(RECORDS SUPPLIED begins)
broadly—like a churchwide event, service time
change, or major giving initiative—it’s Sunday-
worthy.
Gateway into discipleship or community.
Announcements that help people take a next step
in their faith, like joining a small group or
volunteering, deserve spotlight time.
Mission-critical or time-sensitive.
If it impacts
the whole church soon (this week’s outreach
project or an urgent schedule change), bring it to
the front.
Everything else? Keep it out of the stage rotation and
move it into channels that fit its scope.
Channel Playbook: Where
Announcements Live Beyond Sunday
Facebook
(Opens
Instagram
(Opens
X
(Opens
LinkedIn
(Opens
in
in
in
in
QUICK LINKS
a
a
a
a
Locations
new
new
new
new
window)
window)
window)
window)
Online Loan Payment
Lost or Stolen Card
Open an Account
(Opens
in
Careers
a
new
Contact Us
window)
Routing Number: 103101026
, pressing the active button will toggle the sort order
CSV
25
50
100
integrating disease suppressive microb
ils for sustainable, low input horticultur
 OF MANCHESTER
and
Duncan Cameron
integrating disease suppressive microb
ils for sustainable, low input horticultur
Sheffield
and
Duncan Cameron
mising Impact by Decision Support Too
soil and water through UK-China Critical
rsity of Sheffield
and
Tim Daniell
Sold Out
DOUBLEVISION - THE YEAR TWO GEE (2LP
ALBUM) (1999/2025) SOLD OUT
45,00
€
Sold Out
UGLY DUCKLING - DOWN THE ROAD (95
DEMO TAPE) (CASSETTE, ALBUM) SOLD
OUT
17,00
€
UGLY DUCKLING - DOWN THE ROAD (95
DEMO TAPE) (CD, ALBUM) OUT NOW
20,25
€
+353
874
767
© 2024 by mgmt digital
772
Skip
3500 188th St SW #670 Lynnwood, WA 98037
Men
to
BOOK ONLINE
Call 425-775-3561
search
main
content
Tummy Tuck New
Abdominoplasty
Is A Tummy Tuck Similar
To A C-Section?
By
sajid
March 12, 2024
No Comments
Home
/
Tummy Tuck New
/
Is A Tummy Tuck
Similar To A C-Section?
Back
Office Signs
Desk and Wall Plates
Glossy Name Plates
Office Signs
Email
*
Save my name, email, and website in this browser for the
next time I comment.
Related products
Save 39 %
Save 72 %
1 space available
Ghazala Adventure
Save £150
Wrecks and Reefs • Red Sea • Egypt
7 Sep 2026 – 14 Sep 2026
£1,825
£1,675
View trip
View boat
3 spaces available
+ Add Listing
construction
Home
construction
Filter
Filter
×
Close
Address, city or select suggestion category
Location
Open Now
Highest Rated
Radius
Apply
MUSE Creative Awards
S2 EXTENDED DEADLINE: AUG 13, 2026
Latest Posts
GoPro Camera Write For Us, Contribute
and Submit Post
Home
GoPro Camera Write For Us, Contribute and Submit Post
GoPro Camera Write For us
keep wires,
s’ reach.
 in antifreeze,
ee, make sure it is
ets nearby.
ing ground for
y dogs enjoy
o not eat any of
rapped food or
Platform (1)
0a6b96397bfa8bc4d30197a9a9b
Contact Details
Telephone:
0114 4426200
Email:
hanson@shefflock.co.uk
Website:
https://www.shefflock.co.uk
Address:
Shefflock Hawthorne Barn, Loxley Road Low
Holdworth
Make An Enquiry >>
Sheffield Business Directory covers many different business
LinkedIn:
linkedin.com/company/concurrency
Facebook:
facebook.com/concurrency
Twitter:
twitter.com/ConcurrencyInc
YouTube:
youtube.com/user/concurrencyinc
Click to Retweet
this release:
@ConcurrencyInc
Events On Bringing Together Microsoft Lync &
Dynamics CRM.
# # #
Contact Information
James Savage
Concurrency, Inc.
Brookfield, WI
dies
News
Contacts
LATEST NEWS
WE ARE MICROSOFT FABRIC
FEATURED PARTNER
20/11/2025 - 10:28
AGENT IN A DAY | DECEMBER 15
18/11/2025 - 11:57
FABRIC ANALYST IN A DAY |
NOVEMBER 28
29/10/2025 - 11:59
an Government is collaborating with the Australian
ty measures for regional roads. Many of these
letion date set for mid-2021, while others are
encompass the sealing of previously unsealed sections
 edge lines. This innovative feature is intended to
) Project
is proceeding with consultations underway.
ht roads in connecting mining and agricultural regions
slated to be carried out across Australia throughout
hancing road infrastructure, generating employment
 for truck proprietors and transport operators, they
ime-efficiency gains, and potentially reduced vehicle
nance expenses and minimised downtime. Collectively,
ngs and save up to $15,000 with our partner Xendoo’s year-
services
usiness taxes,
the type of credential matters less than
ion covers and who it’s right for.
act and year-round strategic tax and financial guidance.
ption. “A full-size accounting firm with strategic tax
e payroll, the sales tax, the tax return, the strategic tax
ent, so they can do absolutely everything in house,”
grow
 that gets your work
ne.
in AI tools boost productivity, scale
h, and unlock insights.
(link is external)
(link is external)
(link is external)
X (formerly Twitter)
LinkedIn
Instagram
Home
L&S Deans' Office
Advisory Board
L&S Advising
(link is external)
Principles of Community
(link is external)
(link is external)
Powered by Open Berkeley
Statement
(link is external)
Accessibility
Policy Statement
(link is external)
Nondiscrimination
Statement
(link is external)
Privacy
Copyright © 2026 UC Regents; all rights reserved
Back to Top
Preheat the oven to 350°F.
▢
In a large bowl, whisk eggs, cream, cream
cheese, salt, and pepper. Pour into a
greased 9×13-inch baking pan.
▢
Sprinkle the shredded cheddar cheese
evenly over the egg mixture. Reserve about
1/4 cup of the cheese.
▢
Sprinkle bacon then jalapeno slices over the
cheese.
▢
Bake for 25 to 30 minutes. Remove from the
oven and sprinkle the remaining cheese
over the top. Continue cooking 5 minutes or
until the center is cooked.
(RECORDS SUPPLIED ends)
■ **YOUR GOAL**
Each line from the first line of the entries up to and including the line containing "DEMO TAPE) (CASSETTE, ALBUM) SOLD" should be transcribed exactly, with all other lines left out.

■ **EXPECTED OUTPUT**
broadly—like a churchwide event, service time
change, or major giving initiative—it’s Sunday-
worthy.
Gateway into discipleship or community.
Announcements that help people take a next step
in their faith, like joining a small group or
volunteering, deserve spotlight time.
Mission-critical or time-sensitive.
If it impacts
the whole church soon (this week’s outreach
project or an urgent schedule change), bring it to
the front.
Everything else? Keep it out of the stage rotation and
move it into channels that fit its scope.
Channel Playbook: Where
Announcements Live Beyond Sunday
Facebook
(Opens
Instagram
(Opens
X
(Opens
LinkedIn
(Opens
in
in
in
in
QUICK LINKS
a
a
a
a
Locations
new
new
new
new
window)
window)
window)
window)
Online Loan Payment
Lost or Stolen Card
Open an Account
(Opens
in
Careers
a
new
Contact Us
window)
Routing Number: 103101026
, pressing the active button will toggle the sort order
CSV
25
50
100
integrating disease suppressive microb
ils for sustainable, low input horticultur
 OF MANCHESTER
and
Duncan Cameron
integrating disease suppressive microb
ils for sustainable, low input horticultur
Sheffield
and
Duncan Cameron
mising Impact by Decision Support Too
soil and water through UK-China Critical
rsity of Sheffield
and
Tim Daniell
Sold Out
DOUBLEVISION - THE YEAR TWO GEE (2LP
ALBUM) (1999/2025) SOLD OUT
45,00
€
Sold Out
UGLY DUCKLING - DOWN THE ROAD (95
DEMO TAPE) (CASSETTE, ALBUM) SOLD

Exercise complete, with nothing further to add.